The service was mentioned today in a keynote address by Ashraf Dahod, senior vice president and general manager of Cisco's mobile Internet technology group and founder and CEO of Starent, which was acquired by Cisco last October, earning it a nod in Light Reading's Leading Lights awards for Best Dealmaker. (See Leading Lights: Best Deal Maker and Cisco to Buy Starent for $2.9B.)
Dahod used his keynote address to inform wireless operators of Cisco's guide to making money. Business models are changing from business-to-consumer to business-to-business-to-consumer (B2B2C), he said, which requires a different set of arrangements in the ecosystem.

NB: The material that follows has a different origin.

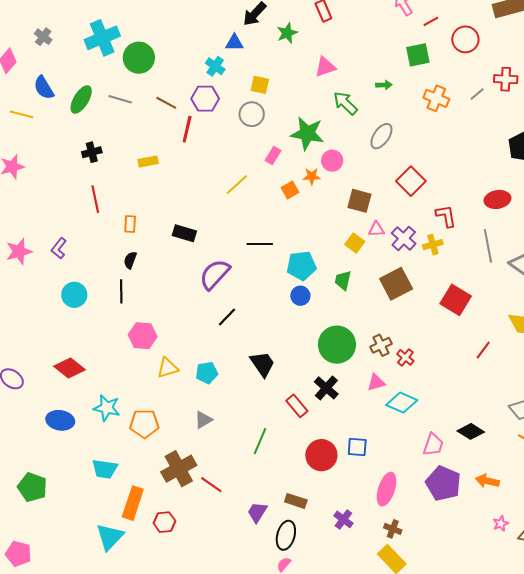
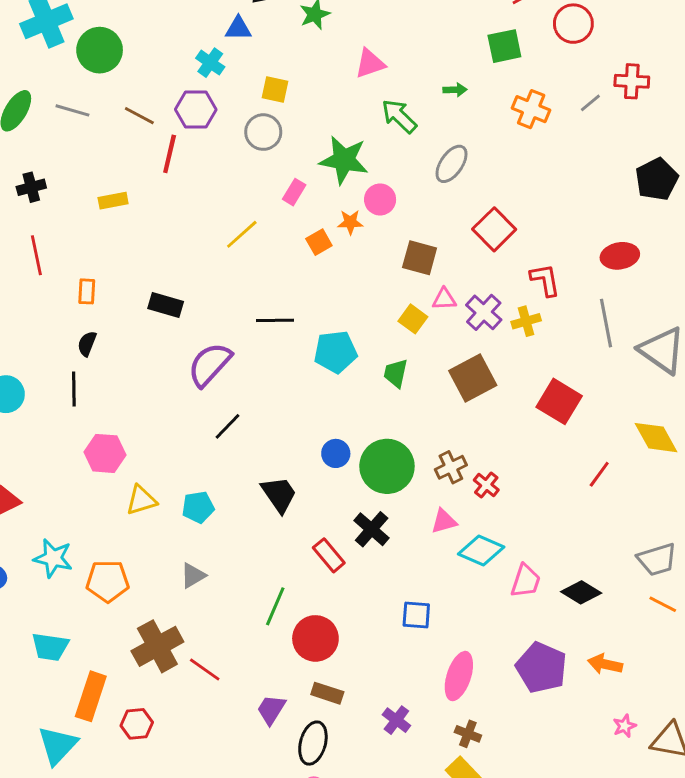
blue circle: (300, 296) -> (336, 453), moved
pink trapezoid: (433, 445) -> (526, 581), moved
red circle: (321, 455) -> (315, 638), moved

The opportunity -- and the challenge -- is for service providers to drive revenue on both the business and consumer side of the equation.
"As the landscape is changing, we need to change our perspective and how we look at the model from a business and technical point of view," Dahod said.

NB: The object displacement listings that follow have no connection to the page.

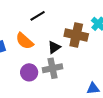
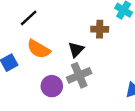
black line: (38, 16) -> (29, 18), moved
brown cross: (76, 35) -> (100, 29), size x0.6

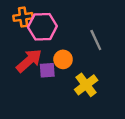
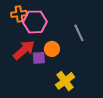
yellow cross: (86, 85) -> (65, 81), moved

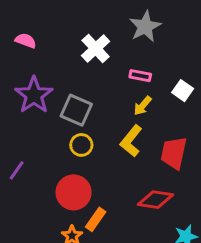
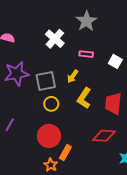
purple star: (34, 95) -> (17, 74), turned 30
yellow arrow: (143, 106) -> (73, 76), moved
gray square: (76, 110) -> (46, 81), turned -30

Dahod said the real opportunity for profitability comes through intelligence -- knowing what's going on in the network, where users are, and what services they are using.

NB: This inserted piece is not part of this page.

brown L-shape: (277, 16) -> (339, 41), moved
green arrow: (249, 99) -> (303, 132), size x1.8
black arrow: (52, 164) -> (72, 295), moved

Traditional services on the network make up around 80 percent of operators' total capex, while mobile Internet services account for only 20 percent of the investment, he said.
"It is really the investment in the intelligence in the IP infrastructure that we believe opens up the door for profitability," Dahod said. To monetize the investment, he had a couple of suggestions.
First, tiered pricing. When asked if this might cause consumers to jump ship to another operator that offers unlimited plans, Dahod said, no. They are more concerned with devices and quality of service. There is no free lunch.
Second, he said to charge for premium mobile video. Let users opt in to pay a fee for an accelerated download. They'll do it. Or offer "freemium" services -- provide access to social networks without counting it against the monthly quota, but offer enhanced features within the service.
Another option is to let advertisers or content providers subsidize access to the broadband network. That's an example of B2B2C, he said.
Beyond monetization, operators should focus on capex and opex reduction by optimizing the network through offload, video optimization, and transrating, or adapting and transcoding multimedia traffic, and -- his Cisco plug -- using the vendor's new TPO service.
"We believe in not building big, fat dumb pipes," he said.